The conference schedule should have been finalized in April. Complaints were streaming into the Dean’s office. People carped to Christoff about mismanagement and having to make last-minute hotel and airline reservations. Yet despite the hullabaloo, Paula was preoccupied with the male cardinal that had landed on her window ledge.
Paula sighed, her cigarette a long line of white ash. She was sharp-tongued and sad eyed, with wild dark hair that no amount of expensive hair product would tame. Her eyes were light amber, a color that no one could recall having seen in either side of the family, that clashed with her drab olive complexion.
Three narrow silver Victorian bangles pinged together quietly like little bells as she pressed her stomach with her hand. Her gut churned. Early that morning she’d polished off yesterday’s half-eaten Egg McMuffin she’d tucked behind the computer monitor. Though its crinkly wrapper smelled of her cigarettes, the muffin felt fresh. As for the egg and Canadian bacon, in an office kept so frigid they wore sweaters year-round, she took her chances. The birds had scarfed up the crumbled bits of muffin she’d placed out onto the stone ledge. At one time she’d kept a bag of birdseed tucked beneath her desk, but the janitor left a note about it being a rat magnet.

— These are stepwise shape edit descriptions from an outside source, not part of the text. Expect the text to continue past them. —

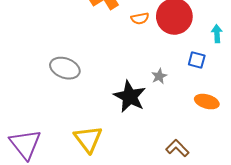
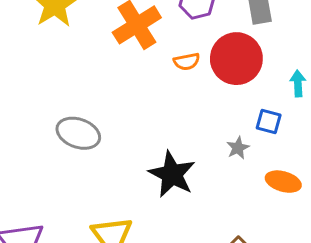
gray star: (159, 76) -> (238, 148), moved

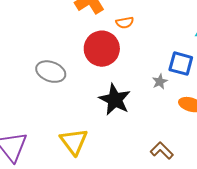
red circle: (236, 59) -> (102, 49), moved
blue square: (269, 122) -> (181, 64), size x1.4

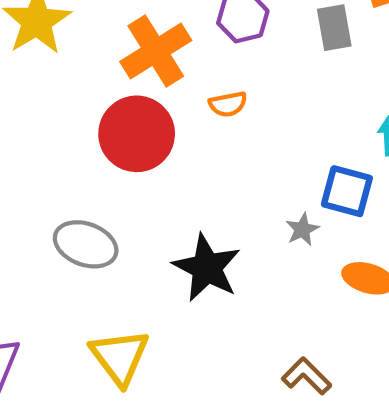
red circle: (102, 49) -> (137, 134), moved
gray ellipse: (51, 72) -> (86, 244), moved

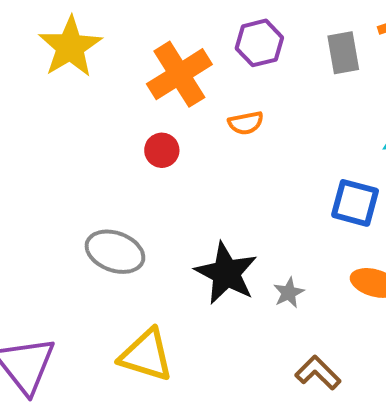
red circle: (137, 134) -> (162, 150), size x0.5
gray star: (302, 229) -> (289, 293), moved
yellow triangle: (120, 357) -> (146, 355), turned -36

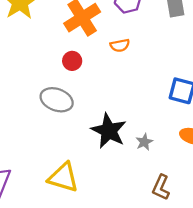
gray ellipse: (115, 252) -> (57, 100), moved
brown L-shape: (318, 373) -> (161, 187), turned -110

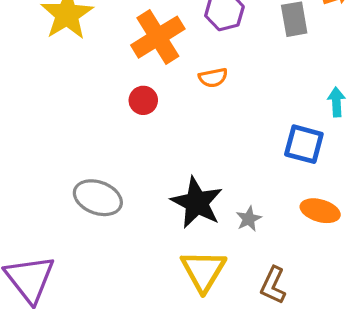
gray ellipse: (57, 100) -> (98, 198), moved
yellow triangle: (63, 177) -> (203, 271), moved, turned 44

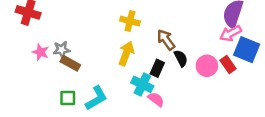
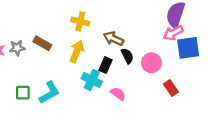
brown arrow: (166, 40) -> (114, 39), turned -30
blue square: (247, 50) -> (188, 48), turned -30
brown rectangle: (70, 63) -> (42, 43), moved
red rectangle: (228, 65) -> (171, 88), moved
pink semicircle: (156, 99) -> (118, 94), moved

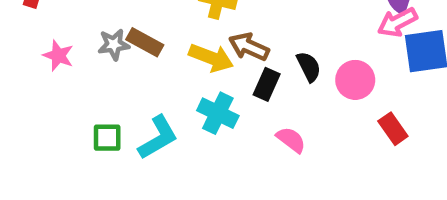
brown arrow: (114, 39) -> (249, 47), moved
gray star: (17, 48) -> (114, 44), moved
yellow arrow: (77, 51) -> (211, 58), turned 90
cyan cross: (92, 80) -> (218, 113), moved

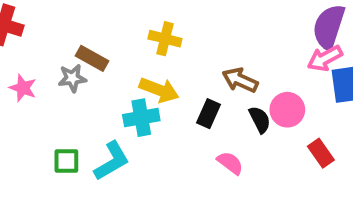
brown rectangle: (145, 42) -> (92, 58), moved
brown arrow: (249, 47) -> (240, 80), moved
black semicircle: (309, 67) -> (260, 120), moved
cyan cross: (218, 113) -> (141, 118), moved, turned -36

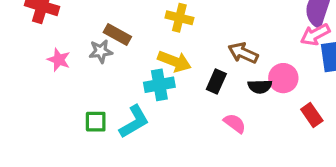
black semicircle: (260, 120) -> (260, 86), turned 115

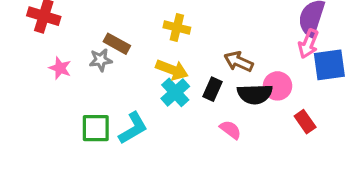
pink arrow: (315, 35) -> (308, 44), turned -40
cyan cross: (159, 85) -> (175, 92), moved, turned -32
black semicircle: (260, 86) -> (255, 94), size x1.5
green square: (96, 122) -> (96, 128), size x1.4

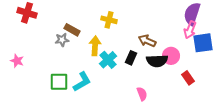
pink star: (60, 68) -> (17, 61), moved
yellow arrow: (172, 70) -> (95, 46), moved, turned -108
pink semicircle: (230, 130) -> (142, 94), moved, turned 32

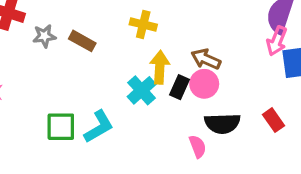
gray star: (62, 40) -> (44, 36), moved
yellow arrow: (95, 46) -> (160, 67), moved
pink circle: (171, 56) -> (204, 84), moved
black semicircle: (157, 61) -> (222, 123), moved

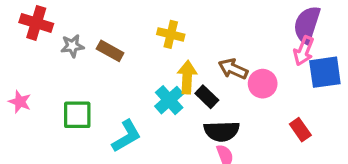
pink circle: (204, 84) -> (263, 84), moved
black rectangle: (179, 87) -> (207, 97), turned -70
black semicircle: (222, 123) -> (222, 131), moved
green square: (61, 127) -> (77, 115), moved

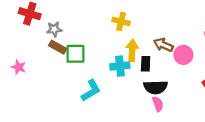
brown rectangle: (110, 51) -> (58, 47), moved
black rectangle: (207, 97) -> (146, 64), turned 48
cyan cross: (169, 100) -> (120, 66), turned 36
green square: (77, 115) -> (75, 54), moved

Every day she set something out. Usually sparrows and chickadees gathered, with an occasional visit from an overly empowered blue jay. Pigeons avoided the ledge for some reason, and she was grateful to be spared the criticism of feeding “flying rats.” Birds would swoon as they’d land and peck at one another before looking questioningly at her through the glass. Their tan and brown feathers wove into perfect herringbone patterns where their wings met. Then they’d burst off in unison, like they’d been summoned.